Ridge Gourd Curry Without Onion and Garlic | Ridge Gourd Milk Curry
Veg Curries
|
vegetarian
Prep Time5 Mins
Cook Time20 Mins
Servings5
Ingredients
300
gms Peeled Turai (Ridge Gourd) Pieces
2
tbsp Oil
1
tsp Rai (Mustard Seeds)
½
tsp Zeera (Cumin)
1
sprig Curry Leaves
¾
cup Coconut Milk
Salt (To Taste)
For Coconut Paste:
¼
cup Fresh Coconut Pieces
1
tsp KhusKhus
1
tbsp Kaju (Cashew)
1-2
Green Chilli
Cinnamon (Small Piece)
½
cup Coconut Milk
Instructions
Soak all the ingredients for the Coconut Paste for about 30 minutes.

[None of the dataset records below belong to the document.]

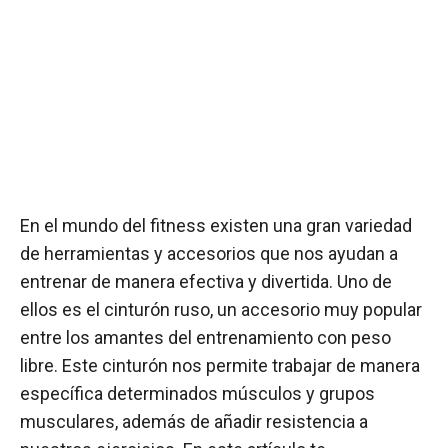
En el mundo del fitness existen una gran variedad
de herramientas y accesorios que nos ayudan a
entrenar de manera efectiva y divertida. Uno de
ellos es el cinturón ruso, un accesorio muy popular
entre los amantes del entrenamiento con peso
libre. Este cinturón nos permite trabajar de manera
específica determinados músculos y grupos
musculares, además de añadir resistencia a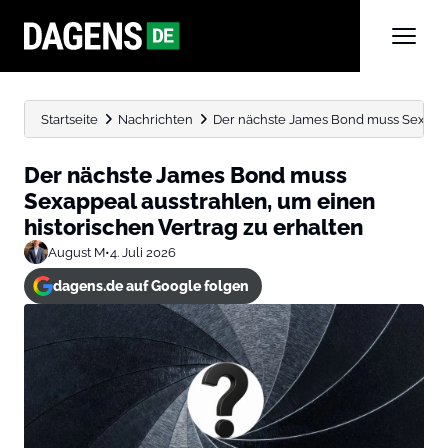
Startseite
Nachrichten
Der nächste James Bond muss Sexappeal
Der nächste James Bond muss
Sexappeal ausstrahlen, um einen
historischen Vertrag zu erhalten
August M
•
4. Juli 2026
dagens.de auf Google folgen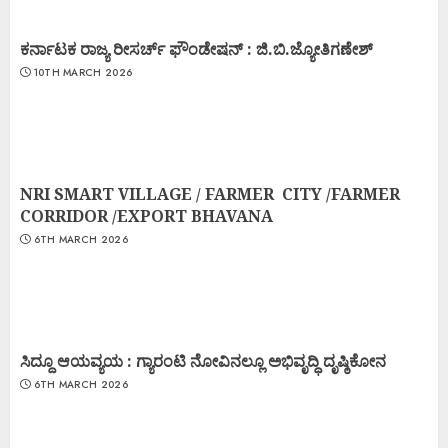
ಕರ್ನಾಟಕ ರಾಜ್ಯ ರೀಸರ್ಚ್ ಫೌಂಡೇಷನ್ : ಜಿ.ಬಿ.ಜ್ಯೋತಿಗಣೇಶ್
10TH MARCH 2026
NRI SMART VILLAGE / FARMER CITY /FARMER
CORRIDOR /EXPORT BHAVANA
6TH MARCH 2026
ಸಿದ್ದೂ ಆಯವ್ಯಯ : ಗ್ಯಾರಂಟಿ ನೋವಿನಲ್ಲೂ ಅಭಿವೃದ್ಧಿ ದೃಷ್ಠಿಕೋನ
6TH MARCH 2026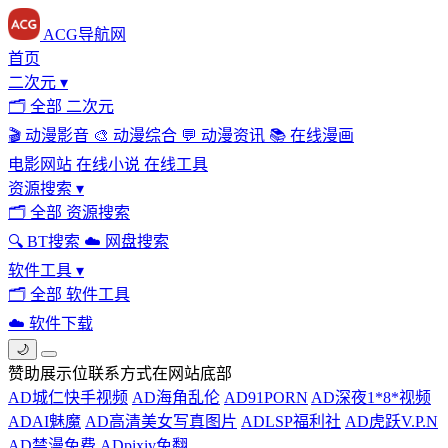
ACG导航网
首页
二次元
▾
🗂
全部 二次元
🎬
动漫影音
🎨
动漫综合
💬
动漫资讯
📚
在线漫画
电影网站
在线小说
在线工具
资源搜索
▾
🗂
全部 资源搜索
🔍
BT搜索
☁️
网盘搜索
软件工具
▾
🗂
全部 软件工具
☁️
软件下载
🌙
赞助展示位联系方式在网站底部
AD
城仁快手视频
AD
海角乱伦
AD
91PORN
AD
深夜1*8*视频
AD
AI魅魔
AD
高清美女写真图片
AD
LSP福利社
AD
虎跃V.P.N
AD
禁漫免费
AD
pixiv免翻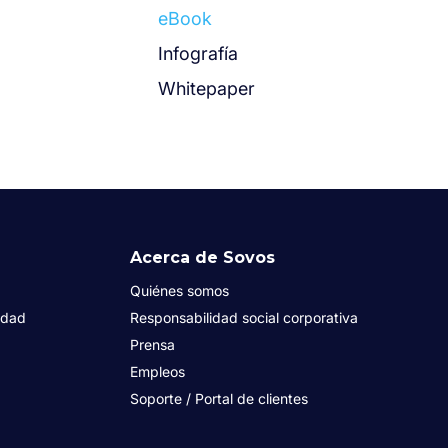
eBook
Infografía
Whitepaper
Acerca de Sovos
Quiénes somos
idad
Responsabilidad social corporativa
Prensa
Empleos
Soporte / Portal de clientes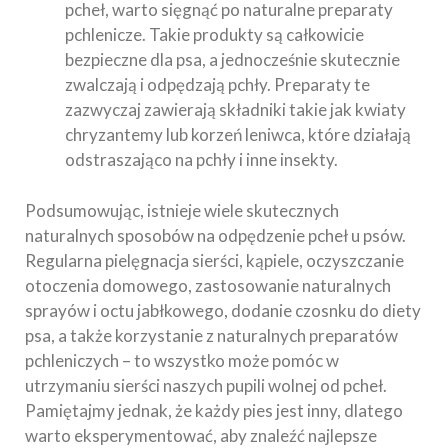
pcheł, warto sięgnąć po naturalne preparaty
pchlenicze. Takie produkty są całkowicie
bezpieczne dla psa, a jednocześnie skutecznie
zwalczają i odpędzają pchły. Preparaty te
zazwyczaj zawierają składniki takie jak kwiaty
chryzantemy lub korzeń leniwca, które działają
odstraszająco na pchły i inne insekty.
Podsumowując, istnieje wiele skutecznych
naturalnych sposobów na odpędzenie pcheł u psów.
Regularna pielęgnacja sierści, kąpiele, oczyszczanie
otoczenia domowego, zastosowanie naturalnych
sprayów i octu jabłkowego, dodanie czosnku do diety
psa, a także korzystanie z naturalnych preparatów
pchleniczych – to wszystko może pomóc w
utrzymaniu sierści naszych pupili wolnej od pcheł.
Pamiętajmy jednak, że każdy pies jest inny, dlatego
warto eksperymentować, aby znaleźć najlepsze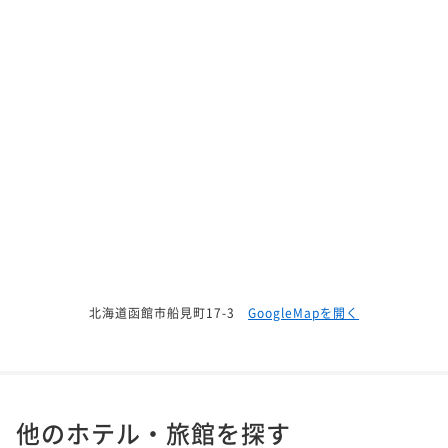
北海道函館市船見町17-3
GoogleMapを開く
他のホテル・旅館を探す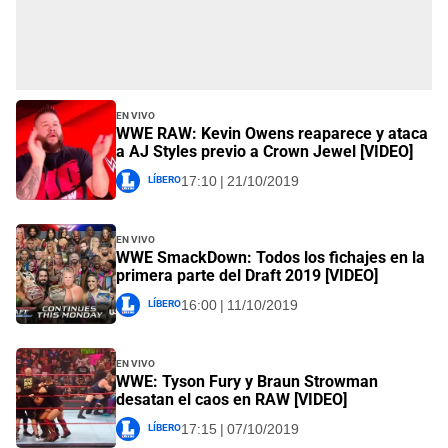
En vivo
WWE RAW: Kevin Owens reaparece y ataca
a AJ Styles previo a Crown Jewel [VIDEO]
Líbero
17:10 | 21/10/2019
En vivo
WWE SmackDown: Todos los fichajes en la
primera parte del Draft 2019 [VIDEO]
Líbero
16:00 | 11/10/2019
En vivo
WWE: Tyson Fury y Braun Strowman
desatan el caos en RAW [VIDEO]
Líbero
17:15 | 07/10/2019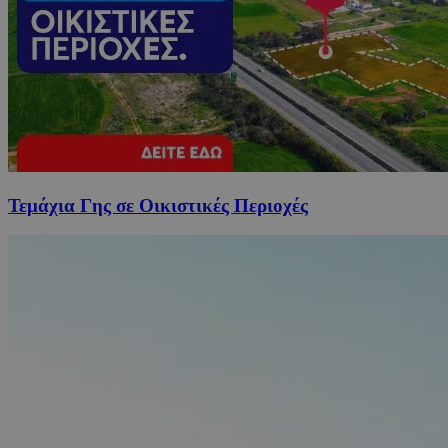
Τεμάχια Γης σε Οικιστικές Περιοχές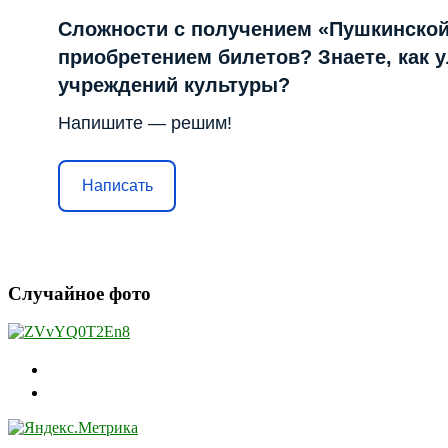
Сложности с получением «Пушкинской
приобретением билетов? Знаете, как 
учреждений культуры?
Напишите — решим!
Написать
Случайное фото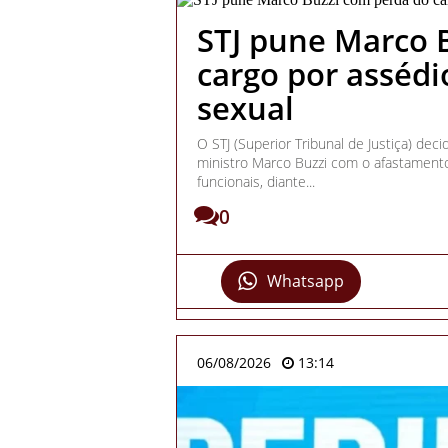
STJ pune Marco 
cargo por asséd
sexual
O STJ (Superior Tribunal de Justiça) decid
ministro Marco Buzzi com o afastamento
funcionais, diante...
0
Whatsapp
06/08/2026
13:14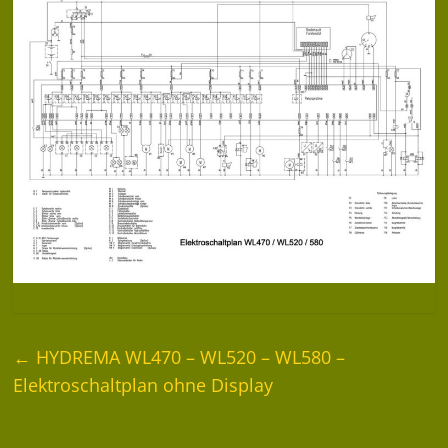
←
HYDREMA WL470 – WL520 – WL580 –
Elektroschaltplan ohne Display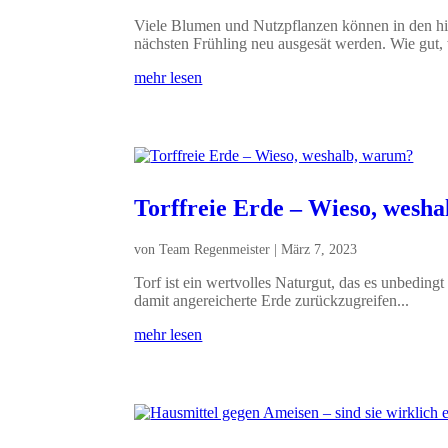
Viele Blumen und Nutzpflanzen können in den hie
nächsten Frühling neu ausgesät werden. Wie gut,
mehr lesen
Torffreie Erde – Wieso, wesh
von
Team Regenmeister
|
März 7, 2023
Torf ist ein wertvolles Naturgut, das es unbedingt
damit angereicherte Erde zurückzugreifen...
mehr lesen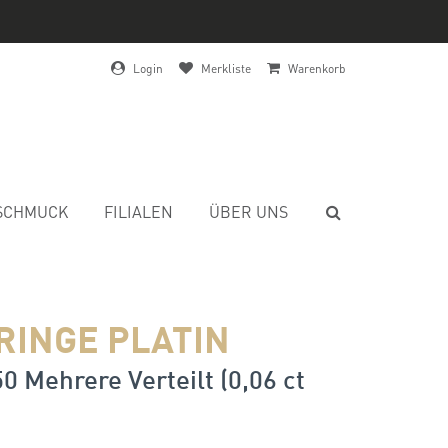
Login
Merkliste
Warenkorb
SCHMUCK
FILIALEN
ÜBER UNS
RINGE PLATIN
50 Mehrere Verteilt (0,06 ct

Grind the soaked Coconut Paste ingredients into a very smooth, buttery paste.
Heat Oil. Put in Rai and Zeera. When the seeds crackle, add the Curry Leaves.
Add the Ridge Gourd pieces and cover the vessel. Let it cook for 8- 10 minutes till the Turai turns soft.
Add the Coconut Milk and let the vegetable cook in the milk for a little while and the mixture becomes a thickish paste.
Now add the Coconut Paste and ½ cup of water. Let it cook for 10 minutes on a small flame. Before taking the vessel from off the flame, add salt and a little chopped Coriander leaves.